A nice diffusion profile. By further try-and-error (do it for different values for beta!), we find that the scheme is only stable for \(\beta<0.5\)

Radioactive decay analog

A good test problem to explore the stability and accuracy of different finite element schemes is radioactive decay. The change in concentration is controlled by this equation:

(36)\[\frac{\partial c}{\partial t}= - \lambda c\]

equation (36) states that the rate of decay is controlled by how much of the material is still there. To solve equation (36), we can use our standard finite differences approach:

(37)\[\frac{c^{n+1} - c^{n}}{\Delta t}= - \lambda c^n\]

This standard implementation is called the explicit form because you can write the new concentration directly as a function of the old one. The assumption here is that the concentration at the beginning of the time step controls the decay rate. An alternative formulation, the implicit form, is to assume that the decay rate is controlled by the (unknown) concentration at the end of the time step \(c^{n+1}\). The implicit from is therefore:

(38)\[\frac{c^{n+1} - c^{n}}{\Delta t}= - \lambda c^{n+1}\]

We will explore the differences between both formulations with a little python script.

Excercise - radioactive decay

Try out the notebook and explore under which conditions the solutions are stable. What’s the difference between the explicit and the implicit solution?

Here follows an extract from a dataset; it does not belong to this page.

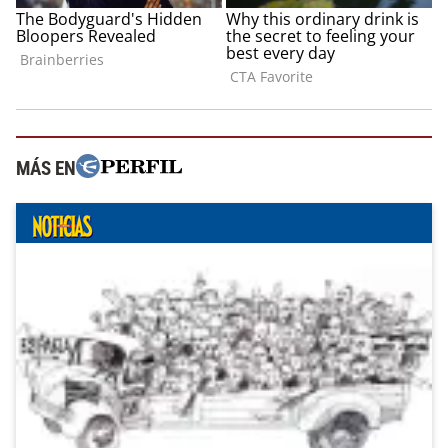
MÁS EN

Add another method to the script that takes the concentration at the center of the time step:

(39)\[\frac{c^{n+1} - c^{n}}{\Delta t}= - \lambda c^{n+\frac{1}{2}}\]

Implicit Heat Diffusion

The previous exercise on radioactive decay has shown that the fully implicit method is always stable. We will now rewrite our dike cooling model using the implicit formulation. Here is the implicit finite differences form:

(40)\[\begin{split}\begin{split} \frac{T_i^{n+1} - T_i^n}{\Delta t} = \frac{\kappa}{\Delta x^2} \left( T_{i-1}^{n+1} - 2T_i^{n+1} + T_{i+1}^{n+1} \right)\\ \begin{bmatrix} -\beta & (1+2\beta) & -\beta \end{bmatrix} \begin{bmatrix} T_{i-1}^{n+1}\\ T_{i}^{n+1}\\ T_{i+1}^{n+1} \end{bmatrix} = T_i^{n} \end{split}\end{split}\]
../_images/1D_implicit_vs_explicit_stencil.png

Fig. 3 Different explicit and implicit FD discretization stencils.

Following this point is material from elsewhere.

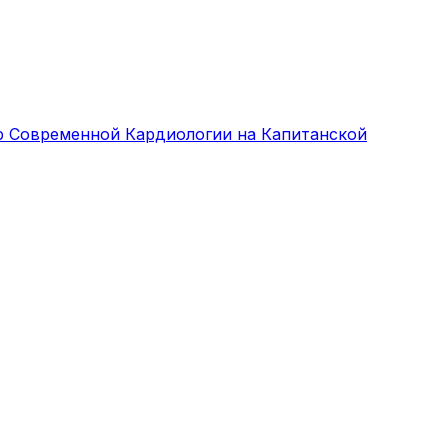
р Современной Кардиологии на Капитанской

It is characteristic for the implicit form that the solution for \(T^{n+1}_i\) depends on the solution of the neighboring nodes (\(i-1\) and \(i+1\)). As a consequence, we cannot simply solve for one node after the other anymore but need to solve a system of equations. In fact, the way forward is to state the problem in matrix form \(A\vec{x}=\vec{b}\) and solve all equations simultaneously:

(41)\[\begin{split}\begin{align} \begin{split} \begin{bmatrix} 1 & 0 & 0 & 0 & 0 & 0 & 0\\ -\beta & (1+2\beta) & -\beta & 0 & 0 & 0 & 0\\ 0 & -\beta & (1+2\beta) & -\beta & 0 & 0 & 0\\ 0 & 0 & -\beta & (1+2\beta) & -\beta & 0 & 0\\ 0 & 0 & 0 & -\beta & (1+2\beta) & -\beta & 0\\ 0 & 0 & 0 & 0 & -\beta & (1+2\beta) & -\beta\\ 0 & 0 & 0 & 0 & 0 & 0 & 1 \end{bmatrix} \begin{bmatrix} T_1^{n+1}\\ T_2^{n+1}\\ T_3^{n+1}\\ T_4^{n+1}\\ T_5^{n+1}\\ T_6^{n+1}\\ T_7^{n+1} \end{bmatrix} = \begin{bmatrix} T_{top}\\ T_2^n\\ T_3^n\\ T_4^n\\ T_5^n\\ T_6^n\\ T_{bottom}\\ \end{bmatrix}\\ \end{split} \end{align}\end{split}\]

All we need to do is set up the matrix A and then solve for \(T^{n+1} = A \backslash T^n\)!

Excercise - implicit dike cooling

  • Get the notebook to work and programm the implicit solution. Explore if you find any stability limits.

  • Bonus: Plot the explicit and implicit solutions together. Do you find the same behavior as in the radioactive decay example?